▽

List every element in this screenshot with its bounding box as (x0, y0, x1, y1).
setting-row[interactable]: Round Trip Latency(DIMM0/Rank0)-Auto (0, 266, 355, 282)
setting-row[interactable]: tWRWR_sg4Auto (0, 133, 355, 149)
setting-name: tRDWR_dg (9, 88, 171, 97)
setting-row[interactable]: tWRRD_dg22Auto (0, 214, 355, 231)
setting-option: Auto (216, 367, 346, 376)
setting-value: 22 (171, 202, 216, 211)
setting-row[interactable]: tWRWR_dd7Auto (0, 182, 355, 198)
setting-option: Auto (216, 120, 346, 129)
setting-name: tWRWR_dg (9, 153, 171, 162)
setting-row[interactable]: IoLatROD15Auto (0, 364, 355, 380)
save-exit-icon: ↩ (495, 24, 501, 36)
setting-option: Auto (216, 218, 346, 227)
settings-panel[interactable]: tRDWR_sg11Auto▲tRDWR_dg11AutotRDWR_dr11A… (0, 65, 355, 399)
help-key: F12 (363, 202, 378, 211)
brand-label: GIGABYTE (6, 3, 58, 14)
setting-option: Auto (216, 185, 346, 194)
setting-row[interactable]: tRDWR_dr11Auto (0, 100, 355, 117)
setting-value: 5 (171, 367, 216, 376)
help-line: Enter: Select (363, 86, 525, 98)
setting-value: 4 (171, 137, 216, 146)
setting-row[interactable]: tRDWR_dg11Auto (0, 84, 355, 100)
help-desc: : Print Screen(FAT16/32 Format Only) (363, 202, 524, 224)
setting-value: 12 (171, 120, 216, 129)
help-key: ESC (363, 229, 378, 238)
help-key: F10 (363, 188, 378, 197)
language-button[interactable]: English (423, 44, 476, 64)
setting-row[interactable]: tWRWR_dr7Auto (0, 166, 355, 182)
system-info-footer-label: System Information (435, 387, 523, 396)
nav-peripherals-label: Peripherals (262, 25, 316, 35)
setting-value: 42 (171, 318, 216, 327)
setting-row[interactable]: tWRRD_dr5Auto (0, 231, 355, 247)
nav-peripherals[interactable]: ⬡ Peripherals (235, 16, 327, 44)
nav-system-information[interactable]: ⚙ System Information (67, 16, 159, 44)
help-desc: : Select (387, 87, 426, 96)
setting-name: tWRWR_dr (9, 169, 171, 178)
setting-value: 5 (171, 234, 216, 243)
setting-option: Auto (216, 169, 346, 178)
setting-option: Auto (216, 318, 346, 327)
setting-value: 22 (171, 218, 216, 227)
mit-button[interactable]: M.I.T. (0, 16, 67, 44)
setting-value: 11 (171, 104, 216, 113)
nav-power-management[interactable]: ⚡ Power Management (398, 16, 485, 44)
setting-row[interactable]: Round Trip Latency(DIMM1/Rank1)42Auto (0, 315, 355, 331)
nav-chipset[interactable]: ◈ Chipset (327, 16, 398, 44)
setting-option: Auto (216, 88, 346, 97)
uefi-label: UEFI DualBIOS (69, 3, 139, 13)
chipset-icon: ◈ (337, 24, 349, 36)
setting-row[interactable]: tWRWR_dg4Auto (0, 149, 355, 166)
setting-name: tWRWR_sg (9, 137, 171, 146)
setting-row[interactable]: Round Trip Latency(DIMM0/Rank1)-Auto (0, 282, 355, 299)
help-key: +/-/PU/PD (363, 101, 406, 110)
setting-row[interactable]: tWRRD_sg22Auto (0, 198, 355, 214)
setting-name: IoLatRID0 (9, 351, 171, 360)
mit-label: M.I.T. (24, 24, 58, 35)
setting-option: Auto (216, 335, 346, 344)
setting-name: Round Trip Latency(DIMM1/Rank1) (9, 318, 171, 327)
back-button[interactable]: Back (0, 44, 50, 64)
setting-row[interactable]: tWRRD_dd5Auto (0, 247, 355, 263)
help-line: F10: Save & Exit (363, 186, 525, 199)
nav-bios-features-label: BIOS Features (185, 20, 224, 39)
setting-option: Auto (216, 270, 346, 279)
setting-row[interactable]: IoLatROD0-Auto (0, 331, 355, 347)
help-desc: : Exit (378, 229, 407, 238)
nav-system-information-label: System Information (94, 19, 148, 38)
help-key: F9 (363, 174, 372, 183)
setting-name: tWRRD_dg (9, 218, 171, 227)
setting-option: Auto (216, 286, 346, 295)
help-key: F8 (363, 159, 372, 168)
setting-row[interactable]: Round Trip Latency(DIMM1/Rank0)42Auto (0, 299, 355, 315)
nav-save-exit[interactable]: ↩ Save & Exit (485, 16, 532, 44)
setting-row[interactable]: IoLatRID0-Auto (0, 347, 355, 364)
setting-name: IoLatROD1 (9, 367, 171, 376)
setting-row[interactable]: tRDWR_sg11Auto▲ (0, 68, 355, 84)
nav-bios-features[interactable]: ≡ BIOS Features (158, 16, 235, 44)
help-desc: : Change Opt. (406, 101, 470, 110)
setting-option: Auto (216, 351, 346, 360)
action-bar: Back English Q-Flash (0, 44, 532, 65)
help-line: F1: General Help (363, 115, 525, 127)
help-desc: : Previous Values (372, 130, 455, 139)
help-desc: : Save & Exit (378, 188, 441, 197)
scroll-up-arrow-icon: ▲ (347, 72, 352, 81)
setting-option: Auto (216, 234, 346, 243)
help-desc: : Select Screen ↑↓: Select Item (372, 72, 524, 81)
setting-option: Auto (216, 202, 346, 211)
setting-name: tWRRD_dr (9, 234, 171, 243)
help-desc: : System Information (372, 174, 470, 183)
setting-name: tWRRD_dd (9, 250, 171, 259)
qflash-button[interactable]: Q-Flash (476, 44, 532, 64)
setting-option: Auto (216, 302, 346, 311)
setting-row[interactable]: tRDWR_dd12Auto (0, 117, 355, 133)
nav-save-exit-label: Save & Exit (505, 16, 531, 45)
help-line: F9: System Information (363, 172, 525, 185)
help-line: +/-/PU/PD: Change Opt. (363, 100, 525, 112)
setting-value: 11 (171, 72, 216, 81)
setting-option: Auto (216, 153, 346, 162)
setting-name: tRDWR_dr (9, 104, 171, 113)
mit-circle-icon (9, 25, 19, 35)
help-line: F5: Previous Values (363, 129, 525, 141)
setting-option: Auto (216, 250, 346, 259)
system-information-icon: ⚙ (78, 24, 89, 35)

△

Work instructions -
Set every line of the data down again, word for word.

Task solution -
List every element in this screenshot with its bounding box as (x0, y0, x1, y1).
setting-row[interactable]: Round Trip Latency(DIMM0/Rank0)-Auto (0, 266, 355, 282)
setting-row[interactable]: tWRWR_sg4Auto (0, 133, 355, 149)
setting-name: tRDWR_dg (9, 88, 171, 97)
setting-row[interactable]: tWRRD_dg22Auto (0, 214, 355, 231)
setting-option: Auto (216, 367, 346, 376)
setting-value: 22 (171, 202, 216, 211)
setting-row[interactable]: tWRWR_dd7Auto (0, 182, 355, 198)
setting-option: Auto (216, 120, 346, 129)
setting-name: tWRWR_dg (9, 153, 171, 162)
setting-row[interactable]: IoLatROD15Auto (0, 364, 355, 380)
save-exit-icon: ↩ (495, 24, 501, 36)
setting-option: Auto (216, 218, 346, 227)
settings-panel[interactable]: tRDWR_sg11Auto▲tRDWR_dg11AutotRDWR_dr11A… (0, 65, 355, 399)
help-key: F12 (363, 202, 378, 211)
brand-label: GIGABYTE (6, 3, 58, 14)
setting-option: Auto (216, 185, 346, 194)
setting-row[interactable]: tRDWR_dr11Auto (0, 100, 355, 117)
setting-value: 5 (171, 367, 216, 376)
help-line: Enter: Select (363, 86, 525, 98)
setting-value: 4 (171, 137, 216, 146)
setting-row[interactable]: tRDWR_dg11Auto (0, 84, 355, 100)
help-desc: : Print Screen(FAT16/32 Format Only) (363, 202, 524, 224)
setting-value: 12 (171, 120, 216, 129)
help-key: ESC (363, 229, 378, 238)
help-key: F10 (363, 188, 378, 197)
language-button[interactable]: English (423, 44, 476, 64)
setting-row[interactable]: tWRWR_dr7Auto (0, 166, 355, 182)
system-info-footer-label: System Information (435, 387, 523, 396)
nav-peripherals-label: Peripherals (262, 25, 316, 35)
setting-value: 42 (171, 318, 216, 327)
setting-row[interactable]: tWRRD_dr5Auto (0, 231, 355, 247)
nav-peripherals[interactable]: ⬡ Peripherals (235, 16, 327, 44)
nav-system-information[interactable]: ⚙ System Information (67, 16, 159, 44)
help-desc: : Select (387, 87, 426, 96)
setting-name: tWRWR_dr (9, 169, 171, 178)
setting-value: 5 (171, 234, 216, 243)
setting-option: Auto (216, 169, 346, 178)
setting-option: Auto (216, 318, 346, 327)
setting-value: 22 (171, 218, 216, 227)
mit-button[interactable]: M.I.T. (0, 16, 67, 44)
setting-value: 11 (171, 104, 216, 113)
nav-power-management[interactable]: ⚡ Power Management (398, 16, 485, 44)
setting-row[interactable]: Round Trip Latency(DIMM1/Rank1)42Auto (0, 315, 355, 331)
nav-chipset[interactable]: ◈ Chipset (327, 16, 398, 44)
setting-option: Auto (216, 88, 346, 97)
uefi-label: UEFI DualBIOS (69, 3, 139, 13)
chipset-icon: ◈ (337, 24, 349, 36)
setting-row[interactable]: tWRWR_dg4Auto (0, 149, 355, 166)
setting-name: tWRWR_sg (9, 137, 171, 146)
setting-row[interactable]: Round Trip Latency(DIMM0/Rank1)-Auto (0, 282, 355, 299)
help-key: +/-/PU/PD (363, 101, 406, 110)
setting-row[interactable]: tWRRD_sg22Auto (0, 198, 355, 214)
setting-name: IoLatRID0 (9, 351, 171, 360)
mit-label: M.I.T. (24, 24, 58, 35)
setting-option: Auto (216, 335, 346, 344)
setting-name: Round Trip Latency(DIMM1/Rank1) (9, 318, 171, 327)
back-button[interactable]: Back (0, 44, 50, 64)
setting-row[interactable]: tWRRD_dd5Auto (0, 247, 355, 263)
help-line: F10: Save & Exit (363, 186, 525, 199)
nav-bios-features-label: BIOS Features (185, 20, 224, 39)
setting-option: Auto (216, 270, 346, 279)
setting-row[interactable]: IoLatROD0-Auto (0, 331, 355, 347)
help-desc: : Exit (378, 229, 407, 238)
nav-system-information-label: System Information (94, 19, 148, 38)
help-key: F9 (363, 174, 372, 183)
setting-name: tWRRD_dg (9, 218, 171, 227)
setting-option: Auto (216, 286, 346, 295)
help-key: F8 (363, 159, 372, 168)
setting-row[interactable]: Round Trip Latency(DIMM1/Rank0)42Auto (0, 299, 355, 315)
nav-save-exit[interactable]: ↩ Save & Exit (485, 16, 532, 44)
setting-row[interactable]: IoLatRID0-Auto (0, 347, 355, 364)
setting-name: IoLatROD1 (9, 367, 171, 376)
setting-row[interactable]: tRDWR_sg11Auto▲ (0, 68, 355, 84)
nav-bios-features[interactable]: ≡ BIOS Features (158, 16, 235, 44)
help-desc: : Change Opt. (406, 101, 470, 110)
setting-option: Auto (216, 351, 346, 360)
action-bar: Back English Q-Flash (0, 44, 532, 65)
help-line: F1: General Help (363, 115, 525, 127)
help-desc: : Previous Values (372, 130, 455, 139)
help-desc: : Save & Exit (378, 188, 441, 197)
scroll-up-arrow-icon: ▲ (347, 72, 352, 81)
setting-option: Auto (216, 234, 346, 243)
help-desc: : Select Screen ↑↓: Select Item (372, 72, 524, 81)
setting-option: Auto (216, 202, 346, 211)
setting-name: tWRRD_dr (9, 234, 171, 243)
help-desc: : System Information (372, 174, 470, 183)
setting-name: tWRRD_dd (9, 250, 171, 259)
qflash-button[interactable]: Q-Flash (476, 44, 532, 64)
setting-option: Auto (216, 302, 346, 311)
setting-row[interactable]: tRDWR_dd12Auto (0, 117, 355, 133)
nav-save-exit-label: Save & Exit (505, 16, 531, 45)
help-line: F9: System Information (363, 172, 525, 185)
help-line: +/-/PU/PD: Change Opt. (363, 100, 525, 112)
setting-value: 11 (171, 72, 216, 81)
setting-option: Auto (216, 153, 346, 162)
setting-name: tRDWR_dr (9, 104, 171, 113)
mit-circle-icon (9, 25, 19, 35)
help-line: F5: Previous Values (363, 129, 525, 141)
setting-option: Auto (216, 250, 346, 259)
system-information-icon: ⚙ (78, 24, 89, 35)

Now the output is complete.